I
INTRODUCTORY
There is no topographical division of Europe which more readily defines itself and its limits than the Rhine valley from Schaffhausen to where the river empties into the North Sea.
The region has given birth to history and legend of a most fascinating character, and the manners and customs of the people who dwell along its banks are varied and picturesque.
Under these circumstances it was but to be expected that architectural development should have expressed itself in a decided and unmistakable fashion.
One usually makes the Rhine tour as an interlude while on the way to Switzerland[{2}] or the Italian lakes, with little thought of its geographical and historical importance in connection with the development of modern Europe.
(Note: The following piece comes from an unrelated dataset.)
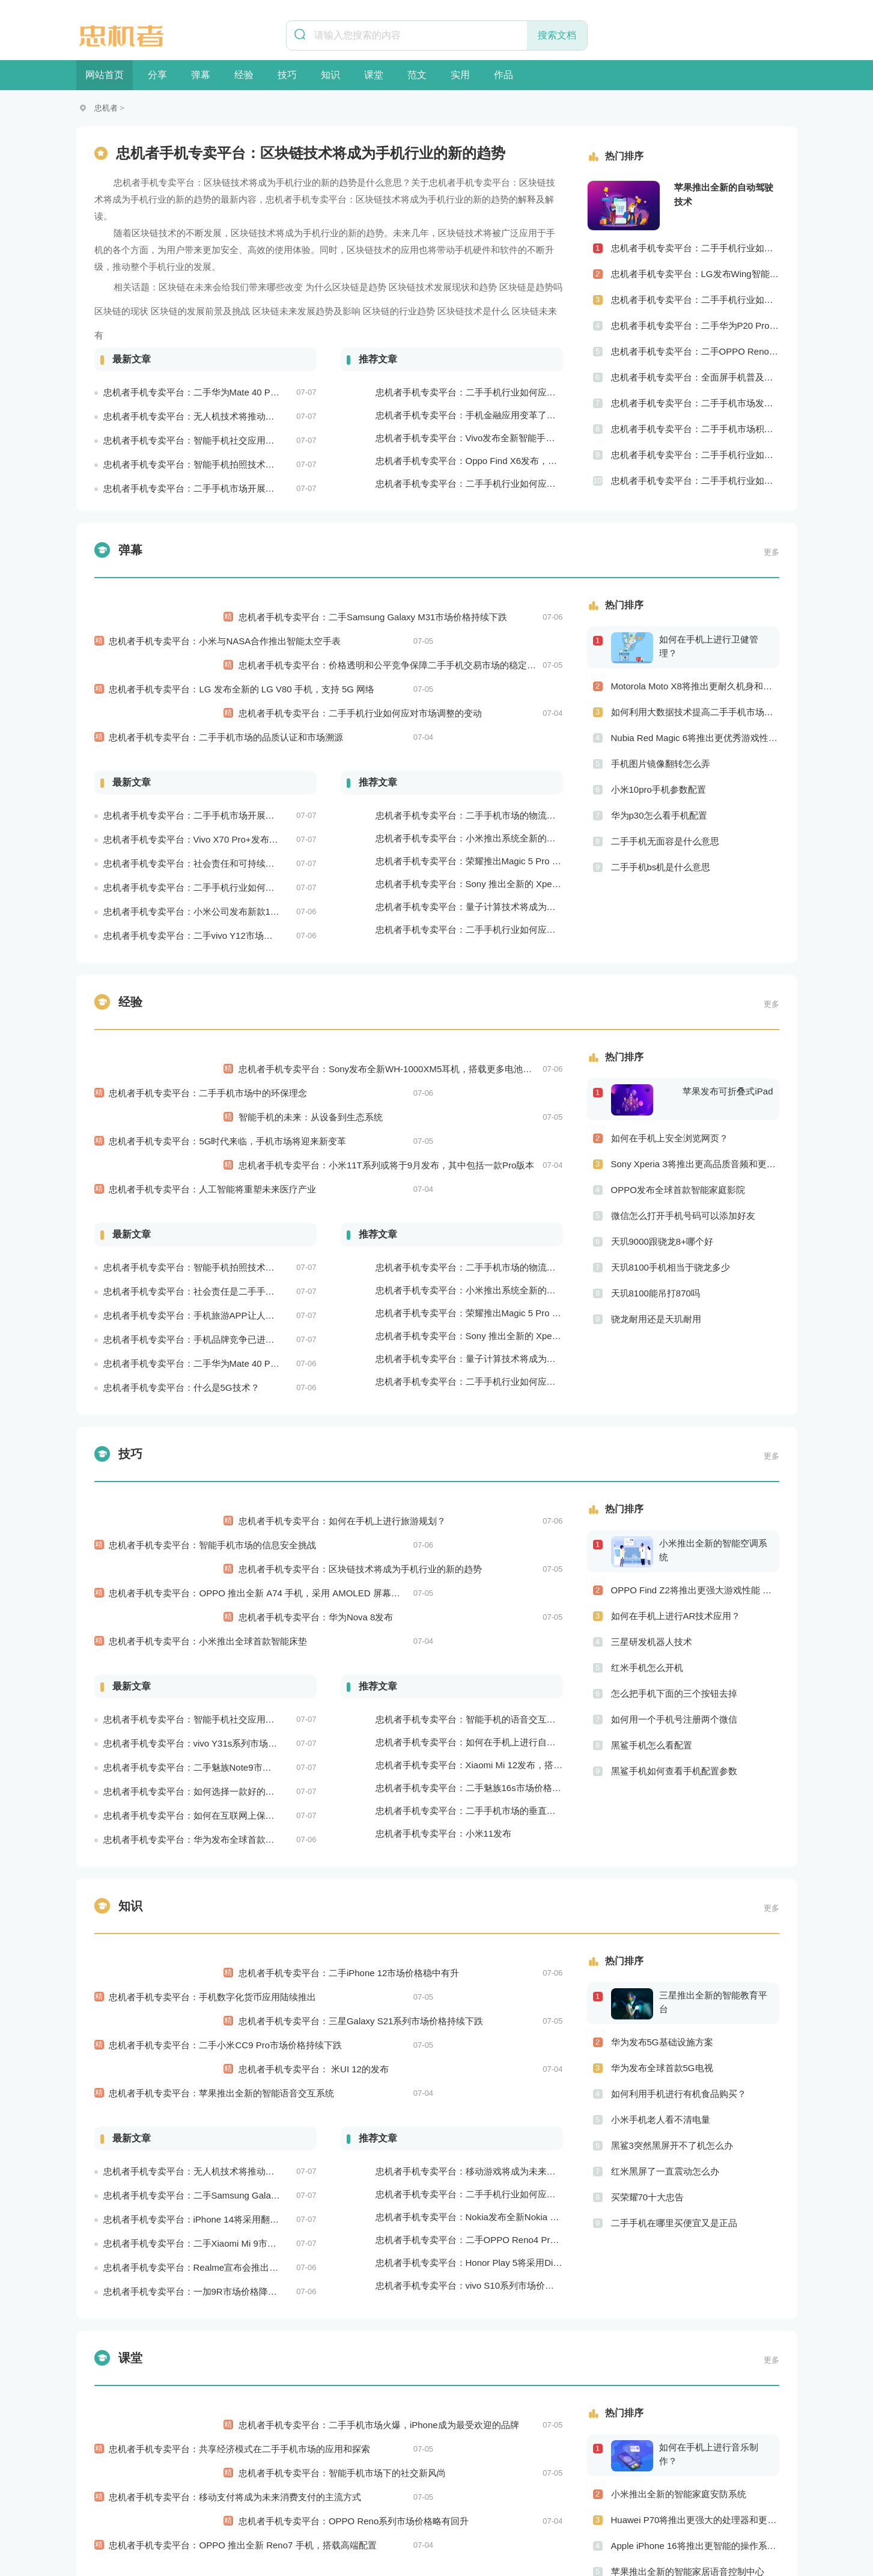  What do you see at coordinates (665, 1993) in the screenshot?
I see `红米黑屏了一直震动怎么办` at bounding box center [665, 1993].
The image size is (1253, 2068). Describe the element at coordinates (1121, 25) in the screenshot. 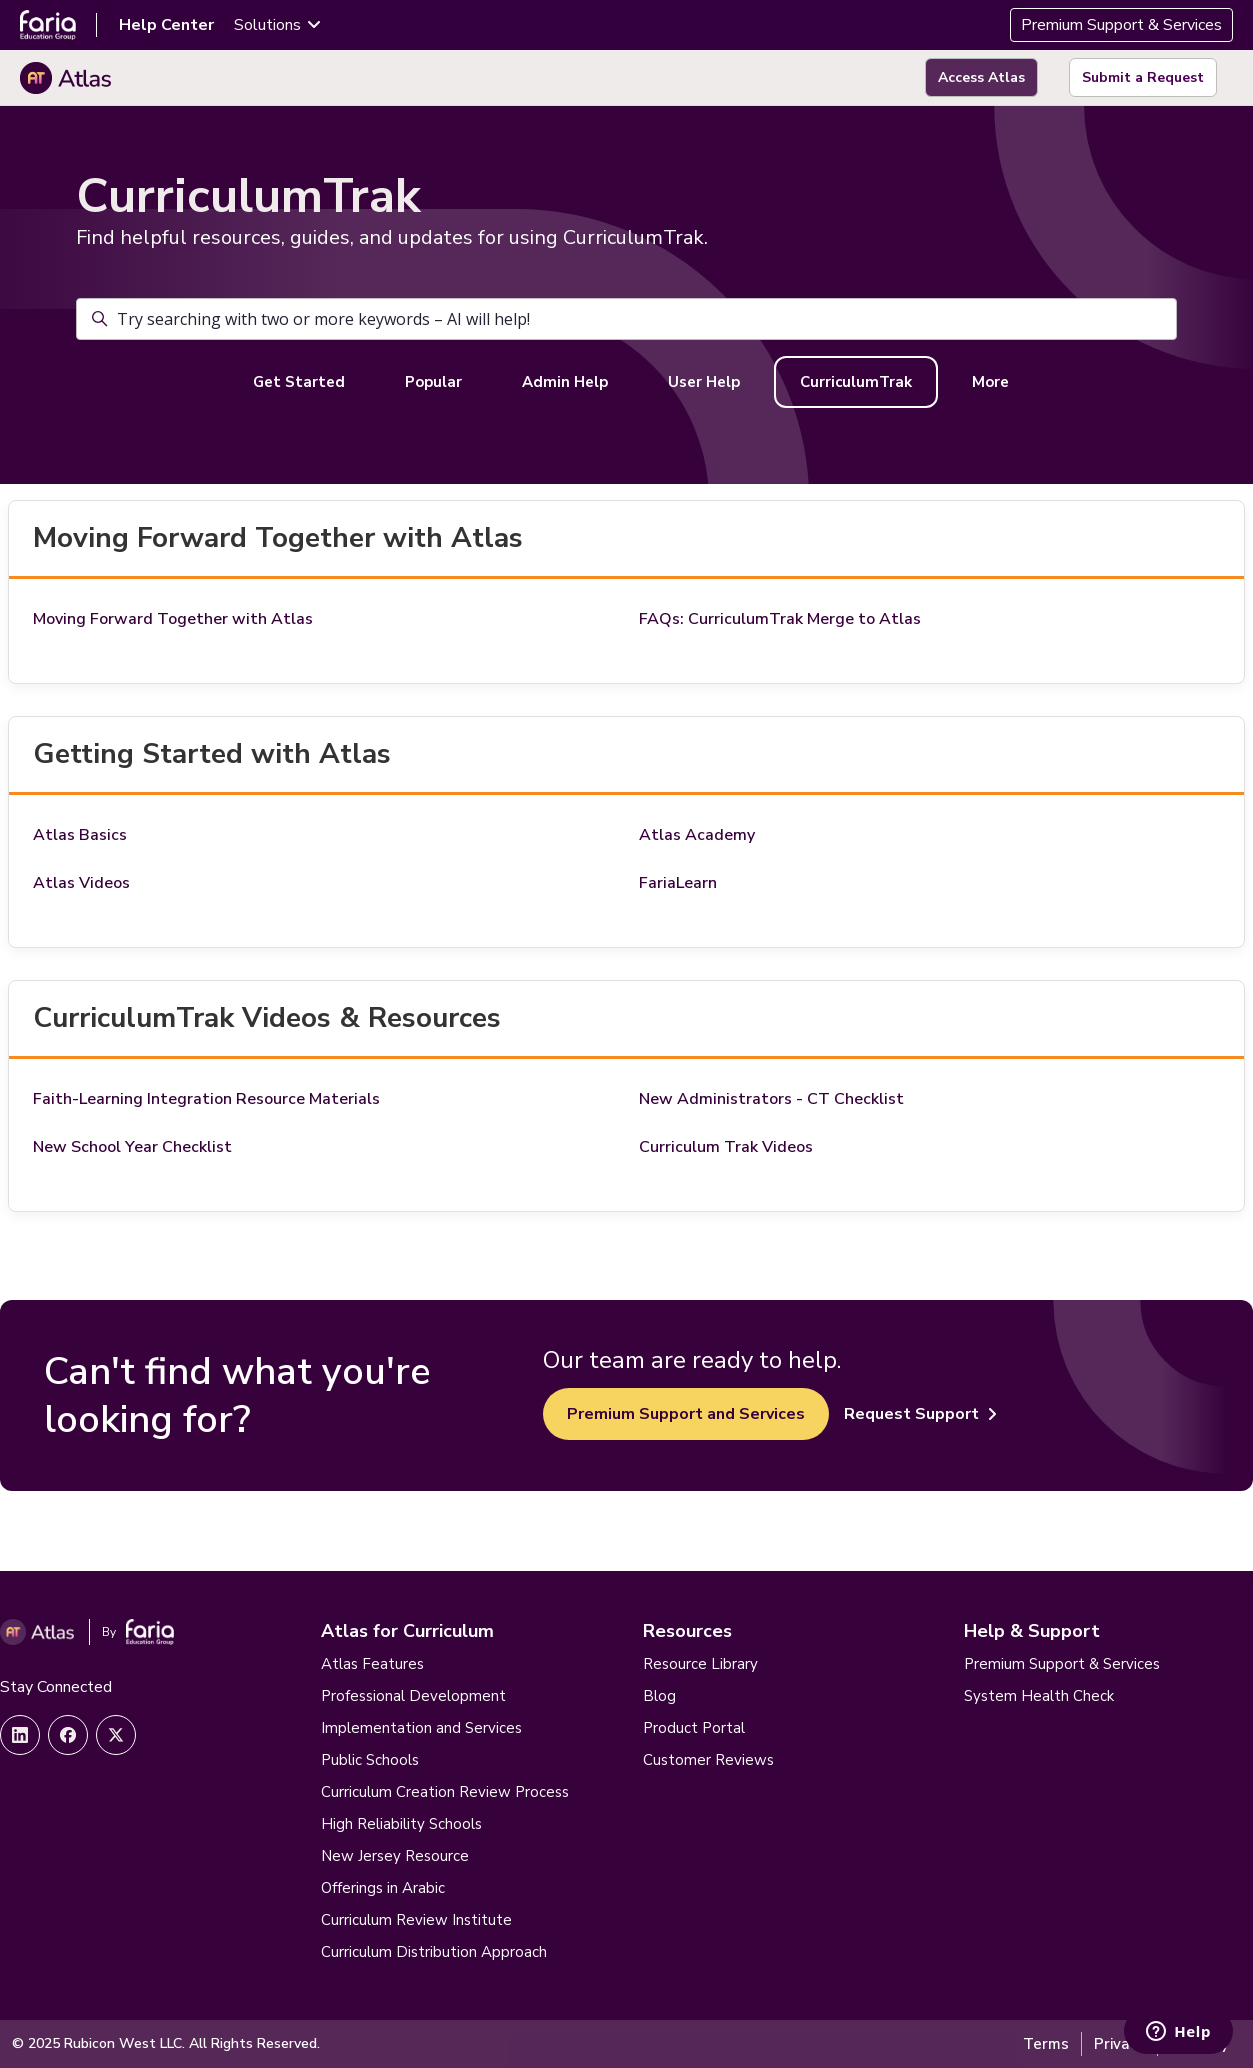 I see `Premium Support & Services` at that location.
It was the onward march of civilization, furthered by the Romans, through this greatest of natural highways to the north, that gave the first political and historical significance to the country of the Rhine watershed. And from that day to this the Rhenish provinces and the Low Countries bordering upon the sea have occupied a prominent place in history.
There is a distinct and notable architecture, confined almost, one may say, to the borders of the Rhine, which the expert knows as Rhenish, if it can be defined at all; and which is distinct from that variety of pre-Gothic architecture known as Romanesque.
It has been developed mainly in the building of ecclesiastical edifices, and the churches and cathedrals of the Rhine valley, through Germany and the Netherlands, are a species which, if they have not the abounding popular interest of the great Gothic churches of France, are quite as lordly and imposing as any of their class elsewhere. The great cathedral[{3}] at Cologne stands out among its Gothic compeers as the beau-ideal of our imagination, while the cathedral at Tournai, in Belgium—which, while not exactly of the Rhine, is contiguous to it—is the prototype of more than one of the lesser and primitive Gothic cathedrals of France, and has even lent its quadruple elevation to Notre Dame at Paris, and was possibly the precursor of the cathedral at Limburg-on-Lahn.
From this it will be inferred that the builders of the churches of the Rhine country were no mere tyros or experimenters, but rather that they were possessed of the best talents of the time.